From the convent, two of the nuns, Sister Dominique and Sister Annunciata provide assistance to a passeur network that ferries people to safety using the castle as a bridge to Vichy, an independent city in France during the World War II era. When Sister Dominque falls and breaks her leg, Sister Annunciata needs an accomplice to do the nighttime ferrying—something she is unable to do because of a medical condition that causes her body to emit an odor which resembles that of rotting fish.

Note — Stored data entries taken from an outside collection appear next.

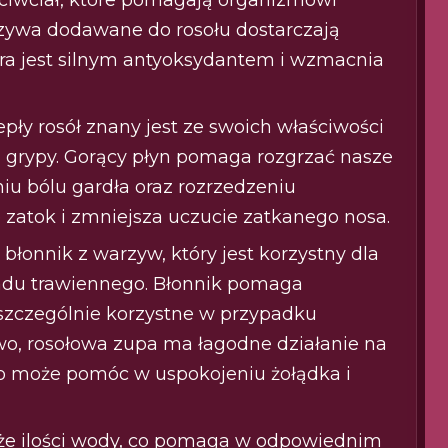
rzywa dodawane do rosołu dostarczają
óra jest silnym antyoksydantem i wzmacnia
pły rosół znany jest ze swoich właściwości
i grypy. Gorący płyn pomaga rozgrzać nasze
iu bólu gardła oraz rozrzedzeniu
e zatok i zmniejsza uczucie zatkanego nosa.
błonnik z warzyw, który jest korzystny dla
adu trawiennego. Błonnik pomaga
 szczególnie korzystne w przypadku
o, rosołowa zupa ma łagodne działanie na
 co może pomóc w uspokojeniu żołądka i
że ilości wody, co pomaga w odpowiednim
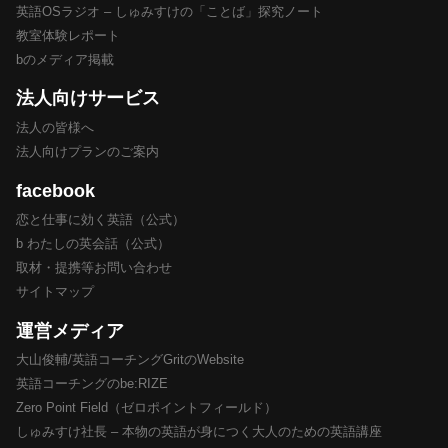
英語OSラジオ – しゅみすけの「ことば」探究ノート
教室体験レポート
bのメディア掲載
法人向けサービス
法人の皆様へ
法人向けプランのご案内
facebook
恋と仕事に効く英語（公式）
b わたしの英会話（公式）
取材・提携等お問い合わせ
サイトマップ
運営メディア
大山俊輔/英語コーチングGritのWebsite
英語コーチングのbe:RIZE
Zero Point Field（ゼロポイントフィールド）
しゅみすけ社長 – 本物の英語が身につく大人のための英語講座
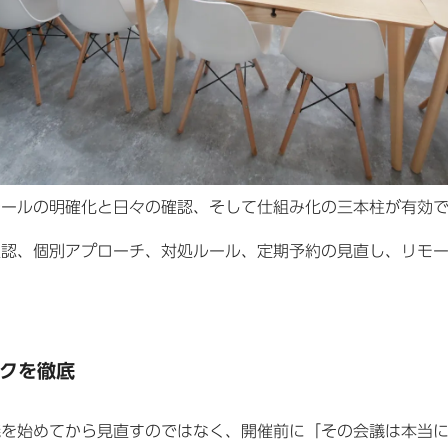
ルールの明確化と日々の確認、そして仕組み化の三本柱が有効
確認、個別アプローチ、対処ルール、定期予約の見直し、リモ
。
クを徹底
議を始めてから見直すのではなく、開催前に「その会議は本当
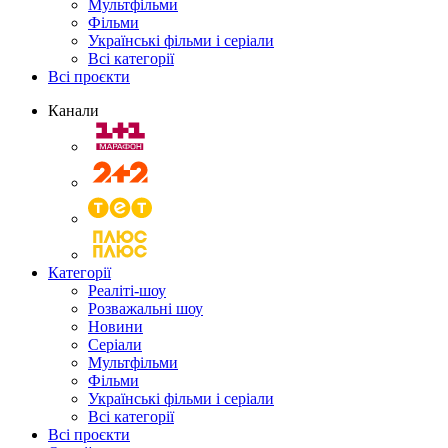
Мультфільми
Фільми
Українські фільми і серіали
Всі категорії
Всі проєкти
Канали
Категорії
Реаліті-шоу
Розважальні шоу
Новини
Серіали
Мультфільми
Фільми
Українські фільми і серіали
Всі категорії
Всі проєкти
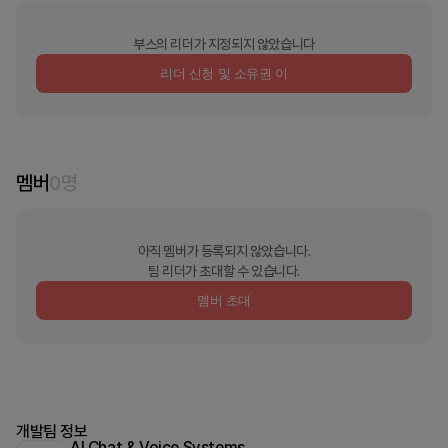
부스의 리더가 지정되지 않았습니다
리더 신청 및 소유권 이
멤버
0
명
아직 멤버가 등록되지 않았습니다.
팀 리더가 초대할 수 있습니다.
멤버 초대
개발팀 정보
AI Chat & Voice Systems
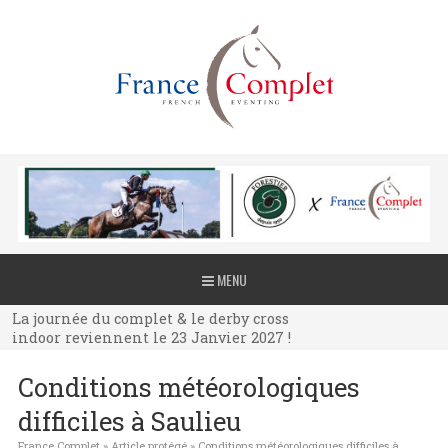
La journée du complet & le derby cross
MENU
indoor reviennent le 23 Janvier 2027 !
La journée du complet & le derby cross
indoor reviennent le 23 Janvier 2027 !
La journée du complet & le derby cross
Conditions météorologiques
indoor reviennent le 23 Janvier 2027 !
difficiles à Saulieu
France Complet
»
Article protégé
»
Conditions météorologiques difficiles à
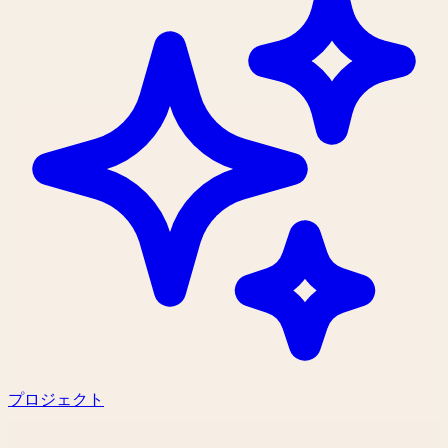
プロジェクト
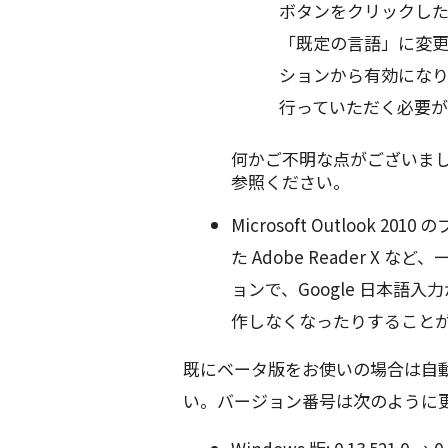
ボタンをクリックしたあ
「既定の言語」に変更
ションから有効にな
行っていただく必要が
何かご不明な点がございま
参照ください。
Microsoft Outlook
た Adobe Reader X 
ョンで、Google 日本語
作しなくなったりすること
既にベータ版をお使いの場合は自
い。バージョン番号は次のように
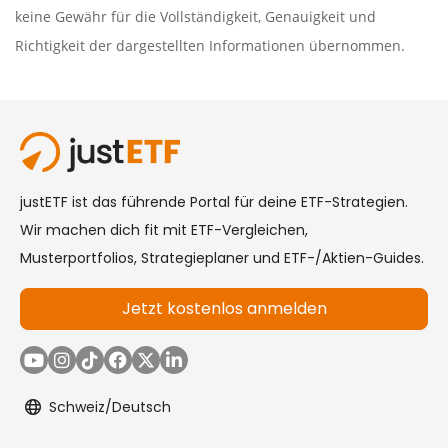
keine Gewähr für die Vollständigkeit, Genauigkeit und
Richtigkeit der dargestellten Informationen übernommen.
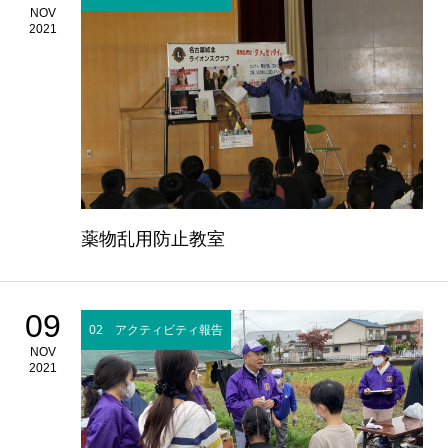
NOV
2021
薬物乱用防止教室
09
02 アクティビティ報告
NOV
2021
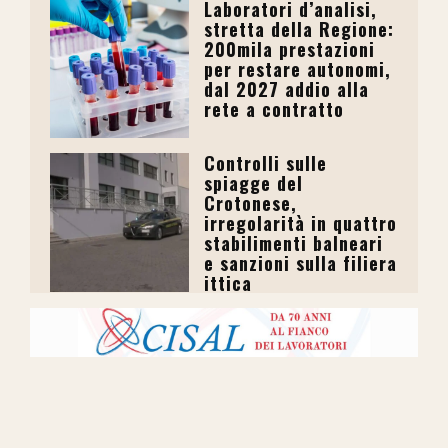
Laboratori d’analisi,
stretta della Regione:
200mila prestazioni
per restare autonomi,
dal 2027 addio alla
rete a contratto
Controlli sulle
spiagge del
Crotonese,
irregolarità in quattro
stabilimenti balneari
e sanzioni sulla filiera
ittica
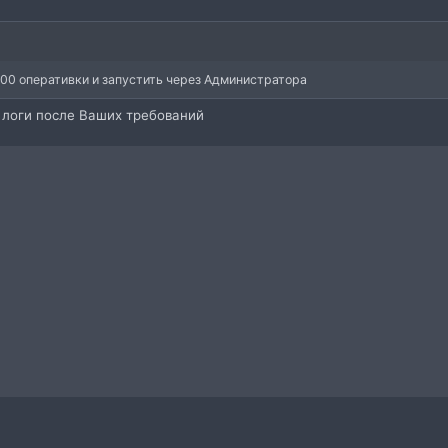
00 оперативки и запустить через Администратора
т логи после Ваших требований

Trimethylaminuria, better known as fish odor syndrome, is a metabolic disorder which affects the urine, sweat, and expired air of the afflicted.

In her risky role as a passeur, Marie learns a great deal about history and the role that money and power play as history repeats itself. “The more history you learned, the more you saw the same things happening, over and over, wars and hatred and fighting, people moving from one place to another in search of a safe place to live” (203). Just as Catherine de Medici persecuted the Huguenots, Hitler persecutes the Jews, attempting to erase them by taking their names, their language, their prayers, their songs, and many of their other cultural practices.

Despite her heroic role, Miriam often questions whether she is brave enough. If she doesn’t perform successfully as a passeur, if she can’t get Nora back and into Switzerland, she fears she will be a failure.

Along with Miriam, readers learn several important lessons: “Sometimes there are no good choices” (229), and “You aren’t to blame for the actions of evil people” (235).

Another key point emerges when Beatrice states: “What you believe or what religion you follow doesn’t determine what kind of person you are” (241). Perhaps the biggest take-away from Bradley’s historical novel is to remember that those who write the history books are often the victors in some act of persecution. We have to be cautious when judging people so as not to demonize them based on religious beliefs, skin color, language, sexuality, or anything else that sets them apart as a group. With more information, we are bound to choose differently.